Clara Campoamor Photo
Clara Campoamor brought women's rights into the sphere of Spanish politics during the 1930s

Google has paid tribute to a leading politician and activist of women's rights during the Spanish constitution of 1931.

Clara Campoamor, who was born 126 years ago today, is one of Europe's most influential - yet unknown - advocates of women's suffrage.

In celebration of the birth of Campoamor, IBTimes examines who she was and how she brought women's rights to the forefront of Spanish politics.

Who was she?

Clara Campoamor was born into a working class family in Madrid on 12 February 1888. She began working as a seamstress aged 13, before working in various governmental positions, with the Post Office in San Sebastian in 1909 and as a typing teacher in Madrid in 1914.

As a teacher, Clara was increasingly involved in the political scene in Madrid. She contributed to a liberal newspaper and secured a place at the law school at the University of Madrid.

What did she do?

Clara became active in various women's organisations during university, while writing political commentaries.

Clara Campoamor
Clara Campoamor was active in advocating women's rights before she fled Spain during the Civil WarGoogle

She earned her degree in 1924 and began practicing law, specialising in issues affecting women. In particular, she worked on cases of paternity and marriage. She helped found the International Federation of Women Lawyers in 1928.

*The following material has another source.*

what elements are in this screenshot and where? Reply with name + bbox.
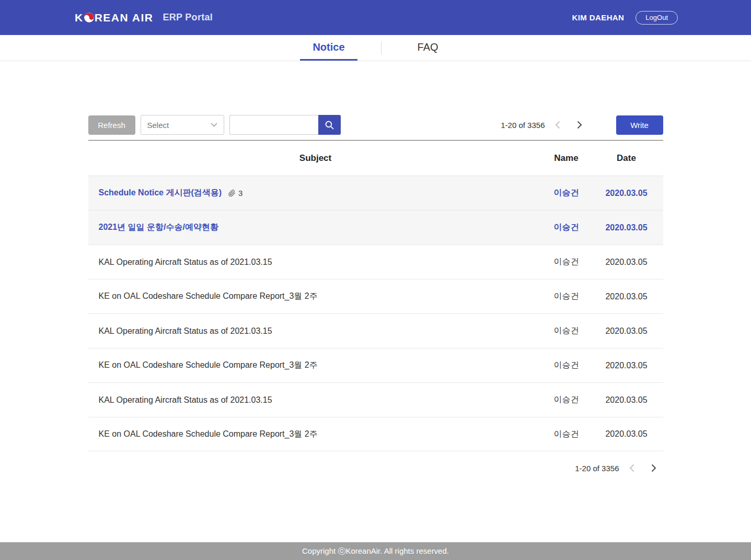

How did she improve women's rights?

In 1927, Campoamor successfully advocated for improvements to be made to child labour laws, as well as electoral law changes. When it was finally legal for women to run for the Constituent Assembly - a new constitution was written in 1931 - she was one of three women who were elected, despite the fact women could not vote at the time.

That year, Campoamor was the first woman to address the constituent assembly of Spain.

She told male members of the assembly that the exclusion of women from voting was a violation of natural law.

Her opinion was opposed by political conservatives and Roman Catholic conservatives alike, as well as more liberal male members. Victoria Kent, who stood in the assembly, also disagreed with Campoamor's support of gender equality.

Defeated by her own party, Campoamor left after they decided to oppose women's suffrage. She continued to pursue her cause as an independent member of the assembly, maintaining her purpose was to be a spokesperson for women and women's issues.

Although a political outcast, she was appointed Director of Public Welfare from 1933 to 1934. In 1936, she fled the country during the Spanish Civil War and was banned from returning by the Francisco Franco regime. She died in exile in 1972.